Structured page parsing data
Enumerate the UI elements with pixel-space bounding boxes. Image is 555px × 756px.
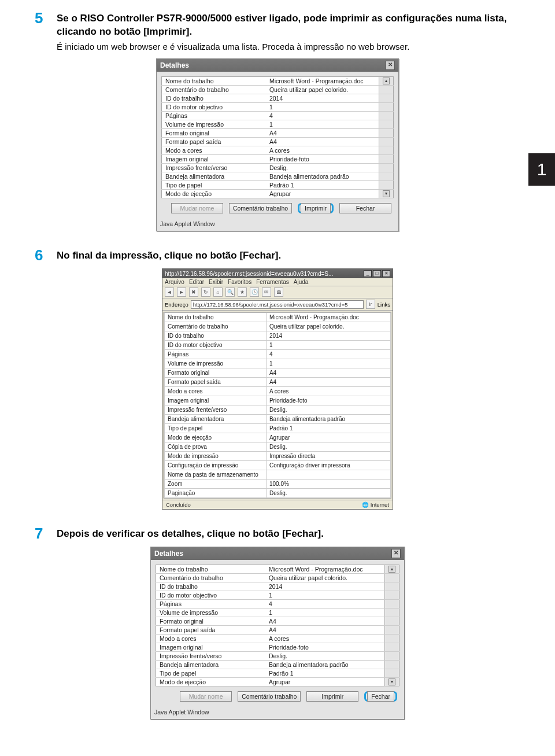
row-key: Nome do trabalho	[156, 565, 265, 574]
row-key: Modo a cores	[165, 387, 267, 396]
details-table-1: Nome do trabalhoMicrosoft Word - Program…	[161, 76, 394, 198]
links-label: Links	[378, 301, 390, 308]
favorites-icon[interactable]: ★	[238, 287, 247, 297]
close-icon[interactable]: ✕	[391, 549, 401, 558]
forward-icon[interactable]: ►	[177, 287, 186, 297]
java-applet-footer: Java Applet Window	[151, 706, 404, 719]
history-icon[interactable]: 🕓	[250, 287, 259, 297]
row-key: ID do motor objectivo	[162, 103, 266, 112]
row-key: ID do trabalho	[165, 331, 267, 341]
details-dialog-2: Detalhes ✕ Nome do trabalhoMicrosoft Wor…	[150, 547, 405, 720]
browser-menu-item[interactable]: Editar	[189, 279, 204, 285]
scroll-up-icon[interactable]: ▴	[388, 566, 395, 573]
row-value: 1	[266, 120, 379, 129]
search-icon[interactable]: 🔍	[225, 287, 235, 297]
row-value: A4	[266, 138, 379, 146]
row-key: Tipo de papel	[165, 424, 267, 433]
table-row: Formato originalA4	[165, 368, 391, 378]
table-row: Tipo de papelPadrão 1	[162, 181, 394, 190]
row-value	[266, 470, 390, 480]
close-icon[interactable]: ✕	[386, 61, 395, 70]
refresh-icon[interactable]: ↻	[201, 287, 210, 297]
table-row: Volume de impressão1	[165, 359, 391, 368]
minimize-icon[interactable]: _	[364, 270, 372, 277]
scrollbar-cell	[379, 94, 394, 103]
rename-button[interactable]: Mudar nome	[171, 203, 223, 213]
comment-button[interactable]: Comentário trabalho	[238, 691, 301, 702]
scroll-up-icon[interactable]: ▴	[383, 78, 390, 84]
row-key: Formato original	[162, 129, 266, 138]
back-icon[interactable]: ◄	[165, 287, 174, 297]
browser-menu-item[interactable]: Arquivo	[165, 279, 184, 285]
scroll-down-icon[interactable]: ▾	[383, 190, 390, 197]
address-input[interactable]: http://172.16.58.96/spooler.mst;jsession…	[191, 300, 364, 309]
stop-icon[interactable]: ✖	[189, 287, 198, 297]
row-key: ID do trabalho	[162, 94, 266, 103]
table-row: ID do motor objectivo1	[162, 103, 394, 112]
row-key: Formato papel saída	[162, 138, 266, 146]
row-value: A4	[266, 129, 379, 138]
step-5-number: 5	[35, 10, 49, 53]
browser-menu-item[interactable]: Favoritos	[228, 279, 251, 285]
home-icon[interactable]: ⌂	[213, 287, 223, 297]
row-value: Prioridade-foto	[266, 396, 390, 405]
rename-button[interactable]: Mudar nome	[180, 691, 232, 702]
table-row: PaginaçãoDeslig.	[165, 489, 391, 498]
scrollbar-cell	[379, 172, 394, 181]
row-key: Páginas	[165, 350, 267, 359]
scrollbar-cell	[385, 652, 399, 661]
close-button[interactable]: Fechar	[367, 691, 394, 702]
print-button[interactable]: Imprimir	[306, 691, 358, 702]
row-key: Volume de impressão	[165, 359, 267, 368]
table-row: Modo de ejecçãoAgrupar▾	[156, 678, 399, 687]
table-row: Modo a coresA cores	[165, 387, 391, 396]
table-row: Imagem originalPrioridade-foto	[162, 155, 394, 164]
row-key: Modo a cores	[156, 635, 265, 643]
row-value: 4	[266, 112, 379, 120]
scrollbar-cell	[379, 138, 394, 146]
scroll-down-icon[interactable]: ▾	[388, 678, 395, 685]
row-value: 2014	[266, 94, 379, 103]
scrollbar-cell	[379, 112, 394, 120]
row-key: Imagem original	[156, 643, 265, 652]
table-row: Páginas4	[156, 600, 399, 609]
browser-menu-item[interactable]: Ferramentas	[256, 279, 289, 285]
row-key: Configuração de impressão	[165, 461, 267, 470]
print-icon[interactable]: 🖶	[274, 287, 283, 297]
table-row: ID do trabalho2014	[162, 94, 394, 103]
row-key: Modo de ejecção	[162, 190, 266, 198]
row-value: 2014	[265, 582, 385, 591]
row-value: 4	[265, 600, 385, 609]
scrollbar-cell	[379, 120, 394, 129]
row-value: Bandeja alimentadora padrão	[265, 661, 385, 669]
close-icon[interactable]: ✕	[382, 270, 390, 277]
chapter-tab: 1	[528, 153, 555, 186]
maximize-icon[interactable]: □	[373, 270, 381, 277]
table-row: Volume de impressão1	[162, 120, 394, 129]
table-row: ID do trabalho2014	[156, 582, 399, 591]
globe-icon: 🌐	[362, 501, 369, 508]
scrollbar-cell	[385, 574, 399, 582]
scrollbar-cell	[379, 103, 394, 112]
row-key: ID do trabalho	[156, 582, 265, 591]
browser-window: http://172.16.58.96/spooler.mst;jsession…	[162, 268, 393, 510]
row-value: Agrupar	[266, 433, 390, 442]
mail-icon[interactable]: ✉	[262, 287, 271, 297]
table-row: Modo a coresA cores	[156, 635, 399, 643]
step-5: 5 Se o RISO Controller PS7R-9000/5000 es…	[35, 10, 520, 53]
row-key: Modo de ejecção	[156, 678, 265, 687]
print-button[interactable]: Imprimir	[301, 203, 331, 213]
scrollbar-cell	[379, 155, 394, 164]
details-table-2: Nome do trabalhoMicrosoft Word - Program…	[156, 565, 399, 687]
browser-menu-item[interactable]: Exibir	[209, 279, 223, 285]
close-button[interactable]: Fechar	[339, 203, 391, 213]
browser-menu-item[interactable]: Ajuda	[294, 279, 309, 285]
row-key: Modo de impressão	[165, 452, 267, 461]
go-button[interactable]: Ir	[366, 300, 375, 309]
row-value: Queira utilizar papel colorido.	[266, 322, 390, 331]
table-row: Tipo de papelPadrão 1	[165, 424, 391, 433]
comment-button[interactable]: Comentário trabalho	[229, 203, 292, 213]
row-value: Configuração driver impressora	[266, 461, 390, 470]
row-key: Zoom	[165, 480, 267, 489]
scrollbar-cell: ▴	[379, 77, 394, 86]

*Assignment*. Every record is to be reproduced exactly, with no pictures included.

*Reply*.
Enumerate the UI elements with pixel-space bounding boxes. Image is 555px × 756px.
row-key: Nome do trabalho	[156, 565, 265, 574]
row-key: Modo a cores	[165, 387, 267, 396]
details-table-1: Nome do trabalhoMicrosoft Word - Program…	[161, 76, 394, 198]
links-label: Links	[378, 301, 390, 308]
favorites-icon[interactable]: ★	[238, 287, 247, 297]
close-icon[interactable]: ✕	[391, 549, 401, 558]
forward-icon[interactable]: ►	[177, 287, 186, 297]
java-applet-footer: Java Applet Window	[151, 706, 404, 719]
history-icon[interactable]: 🕓	[250, 287, 259, 297]
row-key: ID do motor objectivo	[162, 103, 266, 112]
row-key: ID do trabalho	[165, 331, 267, 341]
details-dialog-2: Detalhes ✕ Nome do trabalhoMicrosoft Wor…	[150, 547, 405, 720]
browser-menu-item[interactable]: Editar	[189, 279, 204, 285]
scroll-up-icon[interactable]: ▴	[388, 566, 395, 573]
row-value: 1	[266, 120, 379, 129]
search-icon[interactable]: 🔍	[225, 287, 235, 297]
row-value: A4	[266, 138, 379, 146]
row-key: Tipo de papel	[165, 424, 267, 433]
table-row: Formato originalA4	[165, 368, 391, 378]
table-row: Tipo de papelPadrão 1	[162, 181, 394, 190]
row-value	[266, 470, 390, 480]
close-icon[interactable]: ✕	[386, 61, 395, 70]
refresh-icon[interactable]: ↻	[201, 287, 210, 297]
table-row: Volume de impressão1	[165, 359, 391, 368]
minimize-icon[interactable]: _	[364, 270, 372, 277]
scrollbar-cell	[379, 94, 394, 103]
rename-button[interactable]: Mudar nome	[171, 203, 223, 213]
comment-button[interactable]: Comentário trabalho	[238, 691, 301, 702]
scroll-up-icon[interactable]: ▴	[383, 78, 390, 84]
row-key: Formato original	[162, 129, 266, 138]
back-icon[interactable]: ◄	[165, 287, 174, 297]
browser-menu-item[interactable]: Arquivo	[165, 279, 184, 285]
scroll-down-icon[interactable]: ▾	[383, 190, 390, 197]
address-input[interactable]: http://172.16.58.96/spooler.mst;jsession…	[191, 300, 364, 309]
stop-icon[interactable]: ✖	[189, 287, 198, 297]
row-key: ID do trabalho	[162, 94, 266, 103]
table-row: ID do motor objectivo1	[162, 103, 394, 112]
row-key: Formato papel saída	[162, 138, 266, 146]
row-value: A4	[266, 129, 379, 138]
step-5-number: 5	[35, 10, 49, 53]
browser-menu-item[interactable]: Favoritos	[228, 279, 251, 285]
home-icon[interactable]: ⌂	[213, 287, 223, 297]
row-value: Prioridade-foto	[266, 396, 390, 405]
rename-button[interactable]: Mudar nome	[180, 691, 232, 702]
table-row: PaginaçãoDeslig.	[165, 489, 391, 498]
scrollbar-cell	[379, 172, 394, 181]
row-key: Páginas	[165, 350, 267, 359]
scrollbar-cell	[385, 652, 399, 661]
close-button[interactable]: Fechar	[367, 691, 394, 702]
print-button[interactable]: Imprimir	[306, 691, 358, 702]
row-key: Volume de impressão	[165, 359, 267, 368]
table-row: Modo de ejecçãoAgrupar▾	[156, 678, 399, 687]
table-row: Modo a coresA cores	[165, 387, 391, 396]
table-row: Imagem originalPrioridade-foto	[162, 155, 394, 164]
row-key: Modo a cores	[156, 635, 265, 643]
row-value: 4	[266, 112, 379, 120]
scrollbar-cell	[379, 138, 394, 146]
scroll-down-icon[interactable]: ▾	[388, 678, 395, 685]
row-value: 2014	[266, 94, 379, 103]
scrollbar-cell	[379, 112, 394, 120]
row-key: Imagem original	[156, 643, 265, 652]
table-row: Páginas4	[156, 600, 399, 609]
browser-menu-item[interactable]: Ferramentas	[256, 279, 289, 285]
row-key: Configuração de impressão	[165, 461, 267, 470]
print-icon[interactable]: 🖶	[274, 287, 283, 297]
table-row: ID do trabalho2014	[162, 94, 394, 103]
row-key: Modo de ejecção	[162, 190, 266, 198]
row-value: 2014	[265, 582, 385, 591]
row-value: 4	[265, 600, 385, 609]
scrollbar-cell	[379, 120, 394, 129]
row-value: Bandeja alimentadora padrão	[265, 661, 385, 669]
close-icon[interactable]: ✕	[382, 270, 390, 277]
chapter-tab: 1	[528, 153, 555, 186]
maximize-icon[interactable]: □	[373, 270, 381, 277]
table-row: Volume de impressão1	[162, 120, 394, 129]
table-row: ID do trabalho2014	[156, 582, 399, 591]
globe-icon: 🌐	[362, 501, 369, 508]
scrollbar-cell	[385, 574, 399, 582]
scrollbar-cell	[379, 103, 394, 112]
row-key: ID do trabalho	[156, 582, 265, 591]
browser-window: http://172.16.58.96/spooler.mst;jsession…	[162, 268, 393, 510]
row-value: Agrupar	[266, 433, 390, 442]
mail-icon[interactable]: ✉	[262, 287, 271, 297]
table-row: Modo a coresA cores	[156, 635, 399, 643]
step-5: 5 Se o RISO Controller PS7R-9000/5000 es…	[35, 10, 520, 53]
row-key: Modo de ejecção	[156, 678, 265, 687]
print-button[interactable]: Imprimir	[301, 203, 331, 213]
scrollbar-cell	[379, 155, 394, 164]
details-table-2: Nome do trabalhoMicrosoft Word - Program…	[156, 565, 399, 687]
browser-menu-item[interactable]: Exibir	[209, 279, 223, 285]
close-button[interactable]: Fechar	[339, 203, 391, 213]
browser-menu-item[interactable]: Ajuda	[294, 279, 309, 285]
row-key: Modo de impressão	[165, 452, 267, 461]
go-button[interactable]: Ir	[366, 300, 375, 309]
row-value: Queira utilizar papel colorido.	[266, 322, 390, 331]
table-row: Tipo de papelPadrão 1	[165, 424, 391, 433]
comment-button[interactable]: Comentário trabalho	[229, 203, 292, 213]
row-value: Configuração driver impressora	[266, 461, 390, 470]
row-key: Zoom	[165, 480, 267, 489]
scrollbar-cell: ▴	[379, 77, 394, 86]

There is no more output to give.